Prospectus Hit and Run

Anatomy of a Collapse

by Jay Jaffe

It has been a miserable season thus far for the Twins, but since the calendar flipped to June, they’ve shown signs of life. On the heels of a three-game sweep by the Tigers, the two-time defending AL Central champions rebounded to take four straight from the Royals in Kansas City, then kicked off a three-game series in Cleveland with a 6-4 win, their fifth straight. Their streak ended on Tuesday with a 1-0 loss to the Indians, but where they were 20 games under .500 and 16.5 out at the close of play on June 1, they’re now 16 under (22-38) and 12.5 out. While their performance to date still qualifies as the team's worst start since 1995, the run offers the faintest flicker of hope that the club can climb back into the AL Central race.

Coming off a 94-68 season—their best since 2006—the Twins were forecast to be in the thick of another three-way scrum in the Central, with PECOTA pegging them as a .505 team (roughly 82-80), a narrow third behind the Tigers and White Sox. Projected to rank seventh in the league in scoring, the offense instead ranked 12th at 3.75 runs per game amid a slew of injuries and underperformances. Through Monday, they also ranked 12th in batting average (.243), 13th in on-base percentage (.303), slugging percentage (.349), and home runs (35), and dead last in isolated power (.106). Meanwhile, the pitching staff ranked 13th in runs allowed per game (4.95) and strikeouts per nine (5.8).

It has taken a perfect storm of bad luck and bad performance for the Twins to play down to this level, but nonetheless, it's clear that general manager Bill Smith and the rest of the organization made numerous mistakes in preparing for this season, mistakes that have compounded their misfortunes to make a bad situation so much worse. What follows are the five biggest ones.

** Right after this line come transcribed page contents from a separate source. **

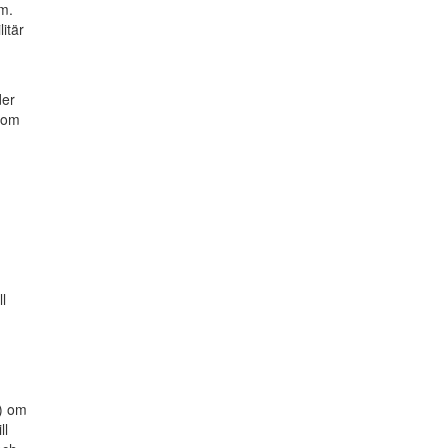
.m.
itär
der
 som
l
) om
ll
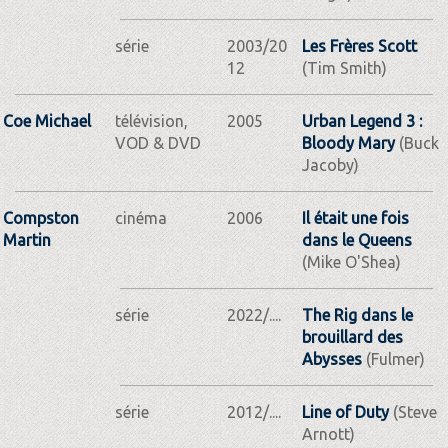
série
2003/20
Les Frères Scott
12
(Tim Smith)
Coe Michael
télévision,
2005
Urban Legend 3 :
VOD & DVD
Bloody Mary
(Buck
Jacoby)
Compston
cinéma
2006
Il était une fois
Martin
dans le Queens
(Mike O'Shea)
série
2022/....
The Rig dans le
brouillard des
Abysses
(Fulmer)
série
2012/....
Line of Duty
(Steve
Arnott)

1. Misevaluating Joe Mauer
The 2009 AL MVP spent last season battling shoulder, heel, and knee injuries, and while he steered clear of the disabled list, he needed off-season surgery to alleviate irritation caused by the plica band, a fold of tissue in the lining of his left knee joint. Since he didn't go under the knife until mid-December, he wasn't fully recovered by the time camp opened, and didn't catch his first Grapefruit League game until March 19. He was significantly less than full strength as the season opened, and caught just nine games before landing on the disabled list with bilateral leg weakness exacerbated by a viral infection. Further slowed by shoulder issues—problems that have come as part of a cascade that Mauer believes began with his April 2010 heel woes—he’s now catching in extended spring training but is no imminent threat to begin a rehab assignment.

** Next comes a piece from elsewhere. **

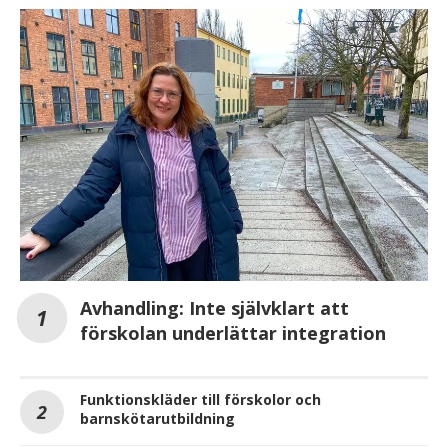
Avhandling: Inte självklart att
förskolan underlättar integration
Funktionskläder till förskolor och
barnskötarutbildning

Losing an MVP-caliber bat is bad enough, but worse is the fact that the Twins have gotten just a .150/.186/.224 line from Drew Butera, who has started 31 of the team's games; his .157 True Average is the majors' lowest among players with at least 100 plate appearances. Throw in Rene Rivera, Steve Holm, and the minimal production from a weakened Mauer, and Twins catchers have combined to hit .178/.229/.252—far inferior to Livan Hernandez's career mark (.221/.231/.297)—while stinking at a level roughly one win below replacement level. In light of what the Twins should have known about Mauer's injuries, their lack of major league-caliber backup—which the 27-year-old Butera, who hit .197/.237/.296in 155 PA last year, decidedly ain’t—is inexcusable, as is the way they rushed their star to be ready for Opening Day.

2. The Middle Infield Muddle
Over the winter, the Twins let starting second baseman Orlando Hudson depart as a free agent, and traded starting shortstop J.J. Hardy to the Orioles in a four-player deal for Not Much Beyond Salary Relief (reliever Jim Hoey, and a 24-year-old who'd never thrown above High-A, Brett Jacobson). Hardy wasn’t great as a Twin, hitting .268/.320/.394 while limited to 101 games due to three stints on the disabled list, but his 2.0 WARP was enough to justify the $5.85 million salary he received from Baltimore in his final year of arbitration eligibility.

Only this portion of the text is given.